== Exercise requirements ==
Show all lines below holding the string "Layer".

== Available data ==
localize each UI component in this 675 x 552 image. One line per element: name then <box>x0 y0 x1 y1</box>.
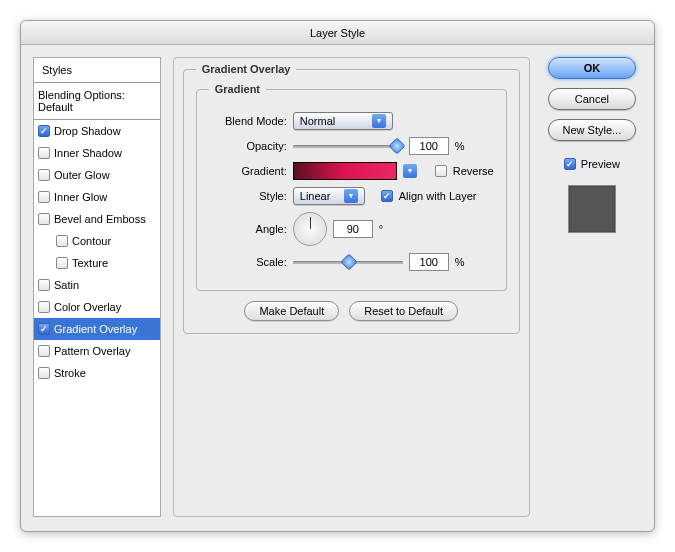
opacity-unit: % <box>455 140 465 152</box>
align-label: Align with Layer <box>399 190 477 202</box>
make-default-button[interactable]: Make Default <box>244 301 339 321</box>
style-label: Gradient Overlay <box>54 323 137 335</box>
styles-list: Styles Blending Options: Default Drop Sh… <box>33 57 161 517</box>
reset-default-button[interactable]: Reset to Default <box>349 301 458 321</box>
style-checkbox[interactable] <box>56 257 68 269</box>
layer-style-dialog: Layer Style Styles Blending Options: Def… <box>20 20 655 532</box>
angle-input[interactable] <box>333 220 373 238</box>
blending-options[interactable]: Blending Options: Default <box>34 83 160 120</box>
style-item-gradient-overlay[interactable]: Gradient Overlay <box>34 318 160 340</box>
style-item-outer-glow[interactable]: Outer Glow <box>34 164 160 186</box>
angle-label: Angle: <box>209 223 287 235</box>
style-item-satin[interactable]: Satin <box>34 274 160 296</box>
dropdown-icon: ▾ <box>372 114 386 128</box>
style-checkbox[interactable] <box>38 279 50 291</box>
angle-unit: ° <box>379 223 383 235</box>
style-checkbox[interactable] <box>38 301 50 313</box>
gradient-group: Gradient Blend Mode: Normal ▾ Opacity: <box>196 83 507 291</box>
style-checkbox[interactable] <box>38 345 50 357</box>
style-checkbox[interactable] <box>56 235 68 247</box>
style-label: Inner Glow <box>54 191 107 203</box>
style-checkbox[interactable] <box>38 169 50 181</box>
gradient-label: Gradient: <box>209 165 287 177</box>
style-item-texture[interactable]: Texture <box>34 252 160 274</box>
opacity-slider[interactable] <box>293 139 403 153</box>
style-label: Style: <box>209 190 287 202</box>
scale-unit: % <box>455 256 465 268</box>
gradient-overlay-group: Gradient Overlay Gradient Blend Mode: No… <box>183 63 520 334</box>
style-item-inner-glow[interactable]: Inner Glow <box>34 186 160 208</box>
dialog-title: Layer Style <box>21 21 654 45</box>
style-checkbox[interactable] <box>38 213 50 225</box>
scale-slider[interactable] <box>293 255 403 269</box>
dropdown-icon: ▾ <box>344 189 358 203</box>
style-select[interactable]: Linear ▾ <box>293 187 365 205</box>
style-checkbox[interactable] <box>38 125 50 137</box>
style-checkbox[interactable] <box>38 367 50 379</box>
style-label: Satin <box>54 279 79 291</box>
style-checkbox[interactable] <box>38 191 50 203</box>
reverse-label: Reverse <box>453 165 494 177</box>
gradient-sub-title: Gradient <box>209 83 266 95</box>
style-label: Pattern Overlay <box>54 345 130 357</box>
style-item-color-overlay[interactable]: Color Overlay <box>34 296 160 318</box>
dropdown-icon[interactable]: ▾ <box>403 164 417 178</box>
style-checkbox[interactable] <box>38 323 50 335</box>
preview-checkbox[interactable] <box>564 158 576 170</box>
reverse-checkbox[interactable] <box>435 165 447 177</box>
angle-dial[interactable] <box>293 212 327 246</box>
style-label: Outer Glow <box>54 169 110 181</box>
scale-label: Scale: <box>209 256 287 268</box>
style-item-drop-shadow[interactable]: Drop Shadow <box>34 120 160 142</box>
style-label: Bevel and Emboss <box>54 213 146 225</box>
blend-mode-label: Blend Mode: <box>209 115 287 127</box>
scale-input[interactable] <box>409 253 449 271</box>
preview-swatch <box>568 185 616 233</box>
style-label: Stroke <box>54 367 86 379</box>
gradient-swatch[interactable] <box>293 162 397 180</box>
style-label: Drop Shadow <box>54 125 121 137</box>
blend-mode-select[interactable]: Normal ▾ <box>293 112 393 130</box>
style-item-pattern-overlay[interactable]: Pattern Overlay <box>34 340 160 362</box>
cancel-button[interactable]: Cancel <box>548 88 636 110</box>
align-checkbox[interactable] <box>381 190 393 202</box>
style-label: Inner Shadow <box>54 147 122 159</box>
style-label: Texture <box>72 257 108 269</box>
style-item-inner-shadow[interactable]: Inner Shadow <box>34 142 160 164</box>
opacity-input[interactable] <box>409 137 449 155</box>
styles-header[interactable]: Styles <box>34 58 160 83</box>
dialog-buttons: OK Cancel New Style... Preview <box>542 57 642 517</box>
ok-button[interactable]: OK <box>548 57 636 79</box>
style-checkbox[interactable] <box>38 147 50 159</box>
new-style-button[interactable]: New Style... <box>548 119 636 141</box>
style-item-stroke[interactable]: Stroke <box>34 362 160 384</box>
style-item-bevel-and-emboss[interactable]: Bevel and Emboss <box>34 208 160 230</box>
style-item-contour[interactable]: Contour <box>34 230 160 252</box>
preview-label: Preview <box>581 158 620 170</box>
opacity-label: Opacity: <box>209 140 287 152</box>
style-label: Color Overlay <box>54 301 121 313</box>
group-title: Gradient Overlay <box>196 63 297 75</box>
style-label: Contour <box>72 235 111 247</box>
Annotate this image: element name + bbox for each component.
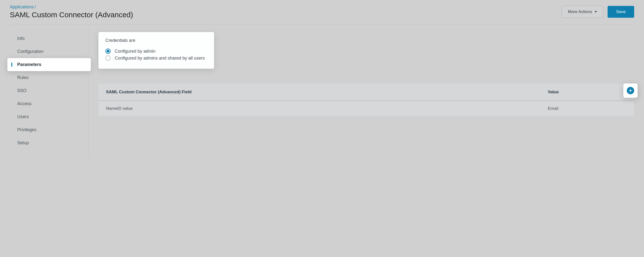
more-actions-label: More Actions bbox=[568, 9, 592, 14]
sidebar-item-label: Users bbox=[17, 114, 29, 119]
sidebar: InfoConfigurationParametersRulesSSOAcces… bbox=[10, 24, 88, 157]
col-header-field: SAML Custom Connector (Advanced) Field bbox=[106, 90, 548, 94]
sidebar-item-configuration[interactable]: Configuration bbox=[10, 45, 88, 58]
breadcrumb-parent[interactable]: Applications bbox=[10, 4, 34, 10]
radio-label: Configured by admin bbox=[115, 49, 156, 54]
plus-icon bbox=[629, 89, 632, 92]
radio-inner-dot bbox=[106, 50, 110, 53]
sidebar-item-info[interactable]: Info bbox=[10, 32, 88, 45]
save-label: Save bbox=[616, 9, 626, 14]
radio-button[interactable] bbox=[105, 56, 111, 61]
credentials-option-1[interactable]: Configured by admins and shared by all u… bbox=[105, 56, 207, 61]
chevron-down-icon bbox=[594, 11, 597, 12]
sidebar-item-label: Configuration bbox=[17, 49, 44, 54]
page-title: SAML Custom Connector (Advanced) bbox=[10, 10, 133, 19]
sidebar-item-label: SSO bbox=[17, 88, 26, 93]
table-row[interactable]: NameID valueEmail bbox=[99, 101, 634, 116]
breadcrumb: Applications / bbox=[10, 4, 133, 10]
cell-field: NameID value bbox=[106, 106, 548, 111]
sidebar-item-label: Privileges bbox=[17, 127, 36, 132]
radio-label: Configured by admins and shared by all u… bbox=[115, 56, 205, 61]
sidebar-item-privileges[interactable]: Privileges bbox=[10, 123, 88, 136]
sidebar-item-label: Parameters bbox=[17, 62, 41, 67]
page-header: Applications / SAML Custom Connector (Ad… bbox=[10, 0, 634, 24]
breadcrumb-separator: / bbox=[35, 4, 36, 10]
cell-value: Email bbox=[548, 106, 617, 111]
sidebar-item-label: Rules bbox=[17, 75, 28, 80]
parameters-table: SAML Custom Connector (Advanced) Field V… bbox=[98, 84, 634, 116]
sidebar-item-sso[interactable]: SSO bbox=[10, 84, 88, 97]
parameters-table-wrap: SAML Custom Connector (Advanced) Field V… bbox=[98, 84, 634, 116]
sidebar-item-access[interactable]: Access bbox=[10, 97, 88, 110]
sidebar-item-label: Info bbox=[17, 36, 24, 41]
svg-rect-1 bbox=[629, 90, 632, 91]
sidebar-item-label: Setup bbox=[17, 140, 29, 145]
main-content: Credentials are Configured by adminConfi… bbox=[88, 24, 634, 157]
radio-button[interactable] bbox=[105, 48, 111, 54]
add-parameter-button[interactable] bbox=[627, 87, 634, 94]
credentials-option-0[interactable]: Configured by admin bbox=[105, 48, 207, 54]
more-actions-button[interactable]: More Actions bbox=[562, 6, 603, 18]
sidebar-item-parameters[interactable]: Parameters bbox=[8, 58, 91, 71]
save-button[interactable]: Save bbox=[608, 6, 634, 18]
sidebar-item-users[interactable]: Users bbox=[10, 110, 88, 123]
sidebar-item-setup[interactable]: Setup bbox=[10, 136, 88, 150]
col-header-value: Value bbox=[548, 90, 617, 94]
sidebar-item-rules[interactable]: Rules bbox=[10, 71, 88, 84]
table-header: SAML Custom Connector (Advanced) Field V… bbox=[99, 84, 634, 101]
add-parameter-badge bbox=[623, 84, 638, 98]
credentials-card: Credentials are Configured by adminConfi… bbox=[98, 32, 214, 69]
credentials-radio-group: Configured by adminConfigured by admins … bbox=[105, 48, 207, 61]
sidebar-item-label: Access bbox=[17, 101, 32, 106]
credentials-title: Credentials are bbox=[105, 38, 207, 43]
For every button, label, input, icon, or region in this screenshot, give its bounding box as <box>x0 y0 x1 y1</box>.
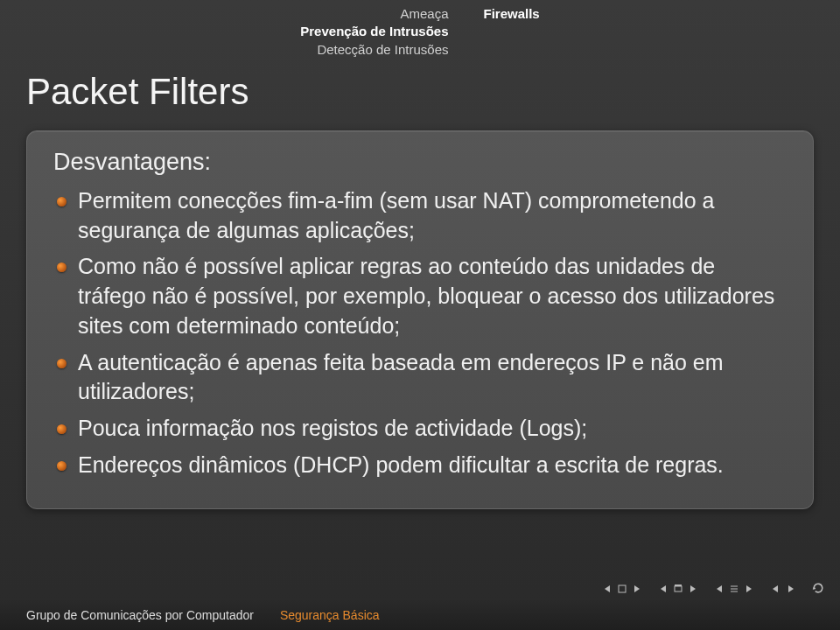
prev-frame-button[interactable] <box>658 583 670 595</box>
next-frame-button[interactable] <box>686 583 698 595</box>
list-item: Permitem conecções fim-a-fim (sem usar N… <box>53 186 787 246</box>
triangle-left-icon <box>772 582 780 596</box>
svg-marker-12 <box>773 585 778 592</box>
bullet-list: Permitem conecções fim-a-fim (sem usar N… <box>53 186 787 480</box>
prev-section-button[interactable] <box>714 583 726 595</box>
triangle-left-icon <box>604 582 612 596</box>
list-item: Como não é possível aplicar regras ao co… <box>53 252 787 340</box>
nav-item-ameaca[interactable]: Ameaça <box>300 5 448 23</box>
svg-marker-3 <box>661 585 666 592</box>
slide-title: Packet Filters <box>0 66 840 130</box>
triangle-right-icon <box>744 582 752 596</box>
footer-title: Segurança Básica <box>280 608 380 622</box>
svg-rect-5 <box>675 584 682 586</box>
svg-rect-1 <box>619 585 626 592</box>
triangle-left-icon <box>660 582 668 596</box>
header-left-column: Ameaça Prevenção de Intrusões Detecção d… <box>300 5 448 59</box>
nav-item-deteccao[interactable]: Detecção de Intrusões <box>300 41 448 59</box>
section-indicator-icon <box>728 583 740 595</box>
frame-indicator-icon <box>672 583 684 595</box>
triangle-right-icon <box>688 582 696 596</box>
nav-section-group <box>714 583 754 595</box>
footer-author: Grupo de Comunicações por Computador <box>26 608 254 622</box>
svg-marker-2 <box>634 585 640 592</box>
svg-marker-7 <box>717 585 722 592</box>
content-block: Desvantagens: Permitem conecções fim-a-f… <box>26 130 814 509</box>
list-item: Endereços dinâmicos (DHCP) podem dificul… <box>53 451 787 480</box>
next-step-button[interactable] <box>784 583 796 595</box>
triangle-right-icon <box>786 582 794 596</box>
slide-footer: Grupo de Comunicações por Computador Seg… <box>0 600 840 630</box>
reload-button[interactable] <box>812 583 824 595</box>
svg-marker-0 <box>605 585 610 592</box>
svg-marker-13 <box>788 585 794 592</box>
svg-rect-4 <box>675 586 682 592</box>
nav-slide-group <box>602 583 642 595</box>
prev-slide-button[interactable] <box>602 583 614 595</box>
slide-indicator-icon <box>616 583 628 595</box>
nav-step-group <box>770 583 796 595</box>
prev-step-button[interactable] <box>770 583 782 595</box>
next-slide-button[interactable] <box>630 583 642 595</box>
next-section-button[interactable] <box>742 583 754 595</box>
slide-header: Ameaça Prevenção de Intrusões Detecção d… <box>0 0 840 66</box>
triangle-left-icon <box>716 582 724 596</box>
triangle-right-icon <box>632 582 640 596</box>
nav-frame-group <box>658 583 698 595</box>
list-item: Pouca informação nos registos de activid… <box>53 414 787 444</box>
nav-item-prevencao[interactable]: Prevenção de Intrusões <box>300 23 448 40</box>
svg-marker-11 <box>746 585 752 592</box>
reload-icon <box>811 581 825 598</box>
navigation-controls <box>602 583 824 595</box>
svg-marker-6 <box>690 585 696 592</box>
list-item: A autenticação é apenas feita baseada em… <box>53 348 787 408</box>
block-title: Desvantagens: <box>53 149 787 176</box>
nav-item-firewalls[interactable]: Firewalls <box>484 5 540 23</box>
content-area: Desvantagens: Permitem conecções fim-a-f… <box>0 130 840 509</box>
header-right-column: Firewalls <box>484 5 540 59</box>
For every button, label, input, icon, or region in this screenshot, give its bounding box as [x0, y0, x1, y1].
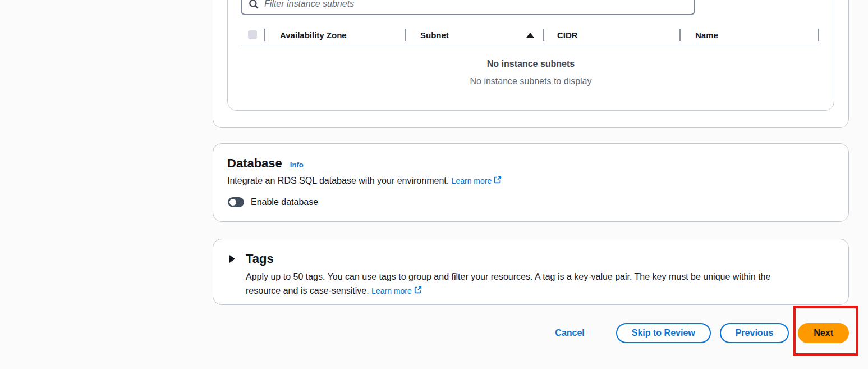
- enable-database-label: Enable database: [251, 197, 318, 207]
- skip-to-review-button[interactable]: Skip to Review: [616, 323, 711, 343]
- column-divider: [818, 29, 819, 41]
- column-label: Availability Zone: [280, 30, 347, 40]
- tags-description-line1: Apply up to 50 tags. You can use tags to…: [246, 270, 839, 284]
- tags-description-text: resource and is case-sensitive.: [246, 286, 369, 295]
- subnet-filter-input[interactable]: [264, 0, 687, 9]
- subnet-table-empty-state: No instance subnets No instance subnets …: [227, 57, 834, 88]
- column-label: Name: [695, 30, 718, 40]
- toggle-knob: [229, 199, 236, 206]
- select-all-cell: [241, 25, 264, 45]
- previous-button[interactable]: Previous: [720, 323, 789, 343]
- select-all-checkbox[interactable]: [248, 30, 257, 39]
- expand-triangle-icon: [229, 255, 235, 263]
- learn-more-label: Learn more: [452, 174, 492, 188]
- enable-database-row: Enable database: [228, 197, 318, 207]
- tags-expander[interactable]: Tags: [229, 252, 274, 266]
- database-header: Database Info: [227, 156, 304, 171]
- tags-learn-more-link[interactable]: Learn more: [371, 284, 422, 298]
- tags-description-line2: resource and is case-sensitive. Learn mo…: [246, 284, 839, 298]
- search-icon: [249, 0, 259, 9]
- enable-database-toggle[interactable]: [228, 197, 244, 207]
- database-title: Database: [227, 156, 282, 171]
- empty-state-title: No instance subnets: [227, 57, 834, 71]
- external-link-icon: [414, 284, 422, 298]
- database-info-link[interactable]: Info: [290, 161, 304, 169]
- screen: Availability Zone Subnet CIDR Name No in…: [0, 0, 868, 369]
- tags-description: Apply up to 50 tags. You can use tags to…: [246, 270, 839, 298]
- column-header-subnet[interactable]: Subnet: [406, 25, 543, 45]
- database-learn-more-link[interactable]: Learn more: [452, 174, 502, 188]
- subnet-filter-field: [241, 0, 695, 15]
- subnet-table-header: Availability Zone Subnet CIDR Name: [241, 25, 821, 45]
- database-section: Database Info Integrate an RDS SQL datab…: [213, 143, 849, 222]
- sort-ascending-icon: [526, 33, 534, 38]
- column-header-name[interactable]: Name: [681, 25, 818, 45]
- next-button[interactable]: Next: [798, 323, 849, 343]
- column-header-cidr[interactable]: CIDR: [544, 25, 679, 45]
- column-header-availability-zone[interactable]: Availability Zone: [265, 25, 405, 45]
- tags-title: Tags: [246, 252, 274, 266]
- database-description: Integrate an RDS SQL database with your …: [227, 176, 449, 185]
- empty-state-message: No instance subnets to display: [227, 75, 834, 88]
- external-link-icon: [494, 174, 502, 188]
- column-label: CIDR: [557, 30, 578, 40]
- wizard-actions: Cancel Skip to Review Previous Next: [213, 323, 849, 343]
- learn-more-label: Learn more: [371, 284, 412, 298]
- tags-section: Tags Apply up to 50 tags. You can use ta…: [213, 239, 849, 305]
- database-description-row: Integrate an RDS SQL database with your …: [227, 174, 502, 188]
- cancel-button[interactable]: Cancel: [555, 323, 584, 343]
- column-label: Subnet: [420, 30, 449, 40]
- instance-subnets-table-panel: [227, 0, 834, 111]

== Solution to this task ==
align-label: Align with Layer <box>399 190 477 202</box>
layer-style-dialog: Layer Style Styles Blending Options: Def… <box>20 20 655 532</box>
dialog-title: Layer Style <box>21 21 654 45</box>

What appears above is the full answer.